Figure 6.. BRQ Causes Differentiation, Shows Anti-leukemia Activity, and Leads to Depletion of Leukemia Initiating Cell Activity in an In Vivo Syngeneic Model of HoxA9 AML

(A) Experimental outline of a syngeneic model of HoxA9 and Meis1-driven acute myeloid leukemia. (B) Flow-cytometric analysis of bone marrow leukemic cells from mice treated with BRQ demonstrates an increase in the expression of differentiation markers CD11b and Gr-1. (C) Mice treated with 25 mg/kg BRQ given on days 1 and 4 of a 7-day schedule, for a total of six doses, show a decrease in leukemia burden and increase in differentiation markers.

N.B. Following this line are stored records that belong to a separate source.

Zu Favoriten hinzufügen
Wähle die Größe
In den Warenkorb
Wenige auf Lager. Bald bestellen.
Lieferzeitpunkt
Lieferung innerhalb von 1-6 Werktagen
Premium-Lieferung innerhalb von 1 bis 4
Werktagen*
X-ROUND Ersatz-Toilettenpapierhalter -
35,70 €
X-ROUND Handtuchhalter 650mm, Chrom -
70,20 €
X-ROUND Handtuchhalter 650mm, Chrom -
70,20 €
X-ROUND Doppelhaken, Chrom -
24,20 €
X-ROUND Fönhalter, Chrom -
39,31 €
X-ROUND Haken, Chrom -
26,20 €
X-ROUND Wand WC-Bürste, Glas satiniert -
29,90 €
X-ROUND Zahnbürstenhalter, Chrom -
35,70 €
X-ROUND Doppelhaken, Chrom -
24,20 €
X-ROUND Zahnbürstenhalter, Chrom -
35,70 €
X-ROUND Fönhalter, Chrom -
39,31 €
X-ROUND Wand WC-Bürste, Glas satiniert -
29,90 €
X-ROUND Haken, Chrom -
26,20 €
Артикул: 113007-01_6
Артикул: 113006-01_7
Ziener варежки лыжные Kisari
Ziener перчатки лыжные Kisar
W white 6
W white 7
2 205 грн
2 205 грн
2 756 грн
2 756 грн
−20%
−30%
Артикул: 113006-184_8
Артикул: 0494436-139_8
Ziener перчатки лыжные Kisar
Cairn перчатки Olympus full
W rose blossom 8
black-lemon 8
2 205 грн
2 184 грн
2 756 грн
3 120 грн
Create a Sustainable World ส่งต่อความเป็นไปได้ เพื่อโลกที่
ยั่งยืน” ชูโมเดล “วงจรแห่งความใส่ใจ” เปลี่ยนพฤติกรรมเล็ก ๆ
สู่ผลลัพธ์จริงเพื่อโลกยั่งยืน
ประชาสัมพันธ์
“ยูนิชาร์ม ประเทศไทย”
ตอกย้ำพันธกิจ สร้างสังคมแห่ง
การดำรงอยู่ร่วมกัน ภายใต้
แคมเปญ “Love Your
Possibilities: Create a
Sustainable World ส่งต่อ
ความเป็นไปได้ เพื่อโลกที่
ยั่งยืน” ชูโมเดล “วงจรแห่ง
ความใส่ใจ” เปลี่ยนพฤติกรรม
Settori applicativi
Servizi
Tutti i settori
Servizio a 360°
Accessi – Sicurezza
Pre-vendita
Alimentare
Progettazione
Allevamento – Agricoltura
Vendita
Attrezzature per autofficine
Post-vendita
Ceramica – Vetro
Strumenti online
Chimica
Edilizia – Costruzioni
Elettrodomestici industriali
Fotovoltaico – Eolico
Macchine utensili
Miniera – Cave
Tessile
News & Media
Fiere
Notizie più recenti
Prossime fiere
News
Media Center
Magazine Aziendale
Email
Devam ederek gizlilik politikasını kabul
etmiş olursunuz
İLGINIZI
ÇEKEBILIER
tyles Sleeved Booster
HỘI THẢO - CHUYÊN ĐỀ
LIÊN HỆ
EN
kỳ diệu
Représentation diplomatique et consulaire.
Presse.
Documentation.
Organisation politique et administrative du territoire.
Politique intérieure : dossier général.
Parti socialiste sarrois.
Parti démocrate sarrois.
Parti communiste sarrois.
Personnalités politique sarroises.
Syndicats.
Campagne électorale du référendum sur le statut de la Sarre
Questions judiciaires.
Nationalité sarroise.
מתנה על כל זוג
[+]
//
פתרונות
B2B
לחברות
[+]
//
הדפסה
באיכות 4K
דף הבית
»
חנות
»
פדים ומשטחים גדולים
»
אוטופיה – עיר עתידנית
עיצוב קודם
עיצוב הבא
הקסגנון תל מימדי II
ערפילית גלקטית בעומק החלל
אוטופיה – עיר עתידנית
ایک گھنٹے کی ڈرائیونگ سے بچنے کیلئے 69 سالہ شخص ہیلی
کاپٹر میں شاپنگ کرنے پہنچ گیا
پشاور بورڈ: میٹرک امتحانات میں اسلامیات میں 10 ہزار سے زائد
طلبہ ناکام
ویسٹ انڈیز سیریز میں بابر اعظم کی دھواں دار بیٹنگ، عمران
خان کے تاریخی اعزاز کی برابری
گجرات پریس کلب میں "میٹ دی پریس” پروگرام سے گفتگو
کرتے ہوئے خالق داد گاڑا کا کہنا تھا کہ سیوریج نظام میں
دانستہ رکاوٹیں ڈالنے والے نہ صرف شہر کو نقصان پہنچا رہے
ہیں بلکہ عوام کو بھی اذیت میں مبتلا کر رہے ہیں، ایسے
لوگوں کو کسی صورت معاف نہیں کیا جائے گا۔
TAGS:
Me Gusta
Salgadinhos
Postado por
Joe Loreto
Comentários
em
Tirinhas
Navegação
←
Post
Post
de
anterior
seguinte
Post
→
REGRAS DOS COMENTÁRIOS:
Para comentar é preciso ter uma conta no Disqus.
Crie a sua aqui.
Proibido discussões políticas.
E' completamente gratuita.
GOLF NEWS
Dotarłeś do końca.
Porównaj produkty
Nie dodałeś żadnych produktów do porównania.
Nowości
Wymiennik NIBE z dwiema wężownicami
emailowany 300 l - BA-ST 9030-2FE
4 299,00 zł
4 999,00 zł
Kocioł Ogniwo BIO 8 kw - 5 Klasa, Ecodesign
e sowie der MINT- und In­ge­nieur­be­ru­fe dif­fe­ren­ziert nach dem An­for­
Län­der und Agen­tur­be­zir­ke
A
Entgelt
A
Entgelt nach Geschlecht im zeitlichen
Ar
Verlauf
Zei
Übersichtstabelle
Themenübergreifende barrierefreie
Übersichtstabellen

Data are box and whisker plots where the mean, the minimum, and the maximum are indicated. (D) Leukemia cells from mice that were treated with vehicle or BRQ were purified via FACS. Cytospin preparations stained with Wright-Giemsa showed signs of granulocytic maturation, including nuclear condensation and cytoplasmic clearing, in leukemic cells isolated from BRQ-treated mice. (E) Treatment with 12 doses of BRQ prolongs overall survival. (F) The same number of purified live leukemia cells from mice treated with vehicle or BRQ was introduced into recipient mice as a functional assay for leukemia-initiating cell activity. These secondary recipient mice were not treated. BRQ treatment leads to a decrease in the frequency of leukemia-initiating cells. (G) HoxA9+Meis1 leukemia was introduced into mice without pre-conditioning, and the mice were treated with BRQ given every 3 days.(H) The extended treatment of mice with BRQ leads to prolonged survival. **p % 0.01; ***p % 0.001; ****p % 0.0001; ns, not significant. See also Figure S5.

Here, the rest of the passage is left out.